The woods are predominantly a mix of beech and oak, individual areas are covered in spruce. One unusual feature may be seen on the Leienberg: the hillside above the Taufenbach valley is almost entirely covered in scree. Apart from individual bushes, only crooked oak and pine trees grow, barely higher than a man.

Due to the very varied landscape around the Konigsberg, there is a rich variety of fauna. Among the larger mammals are wild boar, roe deer, red fox and badger. Some time ago, mouflon lived here. There are sightings and clues of wildcats, but they are no longer clearly identifiable as resident.

In the area around the Konigsberg are the usual, native birds, but they are not obviously limited by the boundaries of the Konigsberg region. The black woodpecker is resident in the Königsberg. There are indications of Eurasian eagle-owl, but they are not definitive. Along the Talbach stream live kingfishers and grey herons; the red kite is also seen here

The Königsberg is designated as a Special Area of Conservation (SAC No. 6411-302, area 1,047 ha).

== Leisure options and sights ==
There is a multitude of tracks in the Königsberg that are suitable for walking. That said, the routes are not straightforward, because the ascent from the valleys is very steep. There is a view of Wolfstein at the Dreimärker which stands almost 300 metres above the village and close to the summit of the Königsberg. There are several chalets on the Königsberg, some of which are managed by local hiking clubs:
- The Hinzweiler Hut, by a pond in the Taufen valley between Königsberg and Leienberg. Managed in summer on Sundays and public holidays.
- The Laufhauser Weiher (pond) with its barbecue hut.
- The CJVM Hut, also a barbecue hut.
- The Rutsweiler Hut of the Palatine Forest Club, managed on Sundays.
- The hut of the Eßweiler Local History and Transport Society (Heimat- und Verkehrsverein Eßweiler), managed on Sundays.
In addition there are simple refuge huts along the trails.

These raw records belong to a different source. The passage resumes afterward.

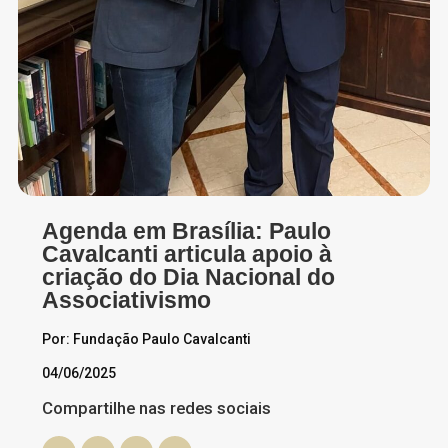
Agenda em Brasília: Paulo
Cavalcanti articula apoio à
criação do Dia Nacional do
Associativismo
Por: Fundação Paulo Cavalcanti
04/06/2025
Compartilhe nas redes sociais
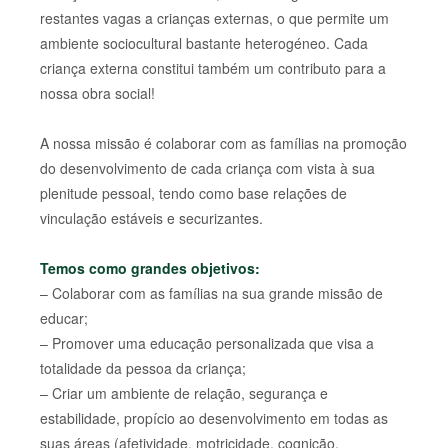
restantes vagas a crianças externas, o que permite um
ambiente sociocultural bastante heterogéneo. Cada
criança externa constitui também um contributo para a
nossa obra social!
A nossa missão é colaborar com as famílias na promoção
do desenvolvimento de cada criança com vista à sua
plenitude pessoal, tendo como base relações de
vinculação estáveis e securizantes.
Temos como grandes objetivos:
– Colaborar com as famílias na sua grande missão de
educar;
– Promover uma educação personalizada que visa a
totalidade da pessoa da criança;
– Criar um ambiente de relação, segurança e
estabilidade, propício ao desenvolvimento em todas as
suas áreas (afetividade, motricidade, cognição,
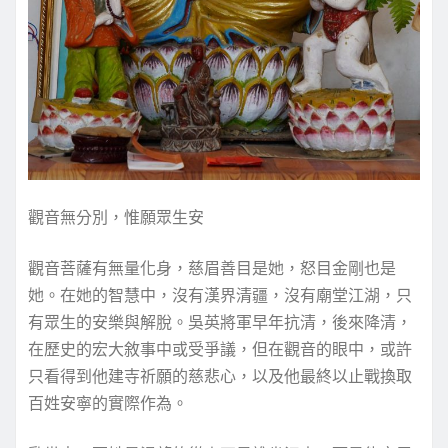
觀音無分別，惟願眾生安
觀音菩薩有無量化身，慈眉善目是她，怒目金剛也是
她。在她的智慧中，沒有漢界清疆，沒有廟堂江湖，只
有眾生的安樂與解脫。吳英將軍早年抗清，後來降清，
在歷史的宏大敘事中或受爭議，但在觀音的眼中，或許
只看得到他建寺祈願的慈悲心，以及他最終以止戰換取
百姓安寧的實際作為。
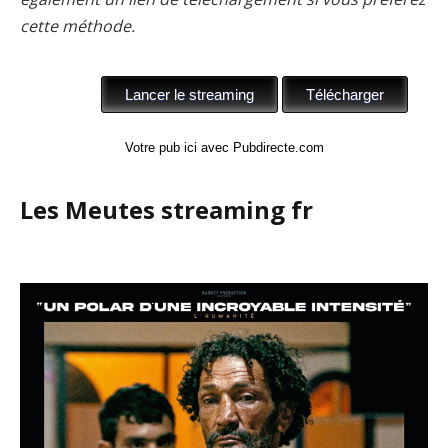
cette méthode.
Votre pub ici avec Pubdirecte.com
Les Meutes streaming fr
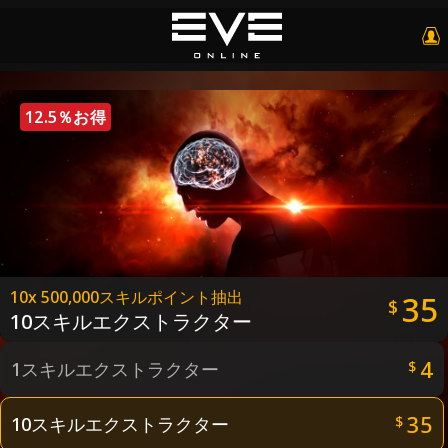
12.5％お得
10x 500,000スキルポイント抽出
35
$
10スキルエクストラクター
4
1スキルエクストラクター
$
35
10スキルエクストラクター
$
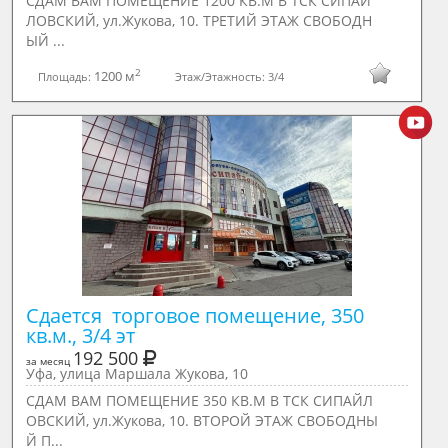
СДАМ ВАМ ПОМЕЩЕНИЕ 1200 КВ.М В ТСК СИПАЙ
ЛОВСКИЙ, ул.Жукова, 10. ТРЕТИЙ ЭТАЖ СВОБОДН
ЫЙ ...
2
1200 м
Площадь:
Этаж/Этажность:
3/4
Сдается  торговое помещение, 350 
кв.м., 3/4 эт
192 500
за месяц
Уфа, улица Маршала Жукова, 10
СДАМ ВАМ ПОМЕЩЕНИЕ 350 КВ.М В ТСК СИПАЙЛ
ОВСКИЙ, ул.Жукова, 10. ВТОРОЙ ЭТАЖ СВОБОДНЫ
Й П...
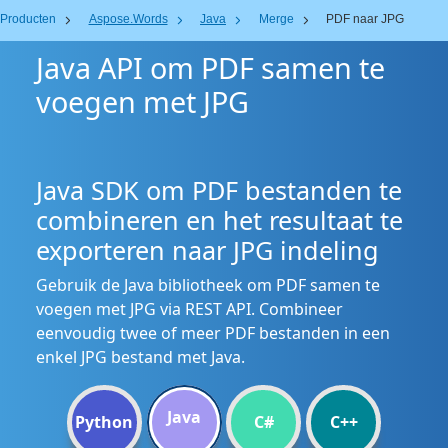
Producten
Aspose.Words
Java
Merge
PDF naar JPG
Java API om PDF samen te
voegen met JPG
Java SDK om PDF bestanden te
combineren en het resultaat te
exporteren naar JPG indeling
Gebruik de Java bibliotheek om PDF samen te
voegen met JPG via REST API. Combineer
eenvoudig twee of meer PDF bestanden in een
enkel JPG bestand met Java.
Java
Python
C#
C++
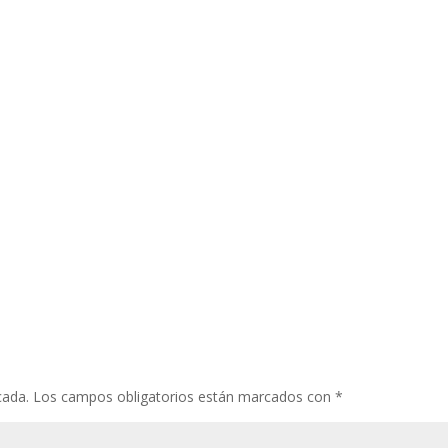
cada.
Los campos obligatorios están marcados con
*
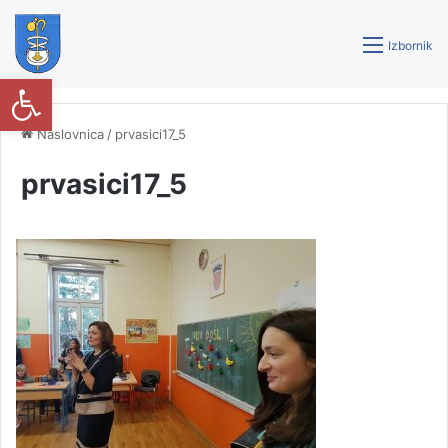
Izbornik
Open toolbar
Naslovnica
/
prvasici17_5
prvasici17_5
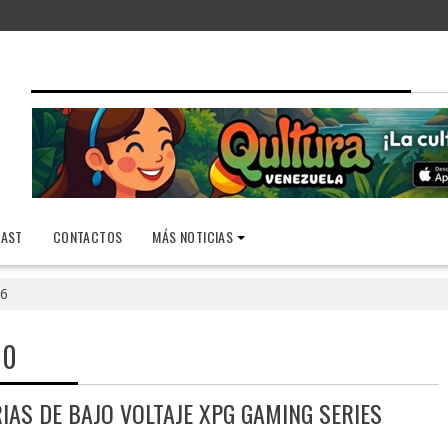
AST
CONTACTOS
MÁS NOTICIAS
6
10
AS DE BAJO VOLTAJE XPG GAMING SERIES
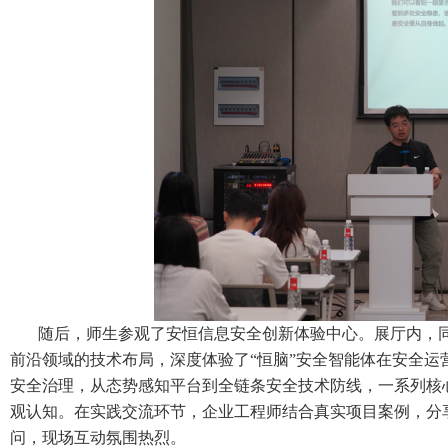
随后，师生参观了安恒信息安全创新体验中心。展厅内，
前沿领域的技术布局，深度体验了“恒脑”安全智能体在安全
安全治理，从态势感知平台到全链条安全技术防线，一系列核
观认知。在实践交流环节，企业工程师结合真实项目案例，分
问，现场互动氛围热烈。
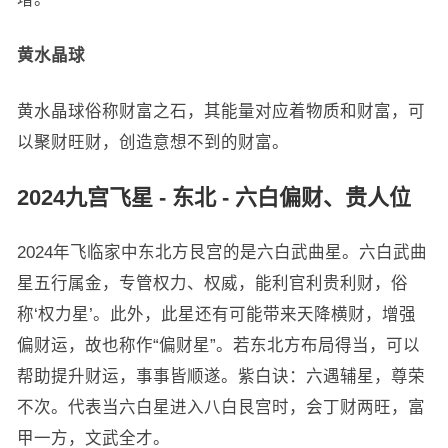
黄水晶球
黄水晶球俗称财富之石，其能量对应着物质和财富，可
以聚财旺财，创造意想不到的财富。
2024九宫飞星 - 东北 - 六白偏财、贵人位
2024年飞临家中东北方艮宫的是六白武曲星。六白武曲
星五行属金，专管权力、权威，能利官利贵利财，俗
称‘权力星’。此外，此星还有可能带来天降横财，增强
偏财运，故也称作“偏财星”。若东北方布局得当，可以
帮助提升财运，事事皆顺遂。紫白诀：六遇辅星，尊荣
不次。代表当六白星进入八白艮宫时，会丁财两旺，富
甲一方，文武全才。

In 2010 the Palatine Ridgeway opened, running from Winnweiler over the Donnersberg and the Königsberg to Wolfstein. Parts of the old West Palatinate Way ran through the Königsberg.

By the youth hostel above Wolfstein begins the Nordic Walking trail of Königsland: 3 waymarked routes run over the Königsberg and Selberg. On the saddle between the Konigsberg and Selberg lies the airfield of the Luftsportvereins Eßweiler.

=== Sights ===
There are 3 castles on the Königsberg: in the west, on a spur above the Talbach, lie the ruins of the Sprengelburg. On the eastern hillside above the town of Wolfstein are the two castles of Old Wolfstein and New Wolfstein.
Between Rutsweiler on the Lauter and Wolfstein stands the double church, the last remains of an abandoned village. In Wolfstein lies the entrance to the Kalkbergwerk am Königsberg. At the summit near the Kreuzfeld are the remains of the Schwerspat Mine.

== History ==
A Roman road once ran over the heights of the Konigsberg from the area of Kaiserslautern to Lauterecken.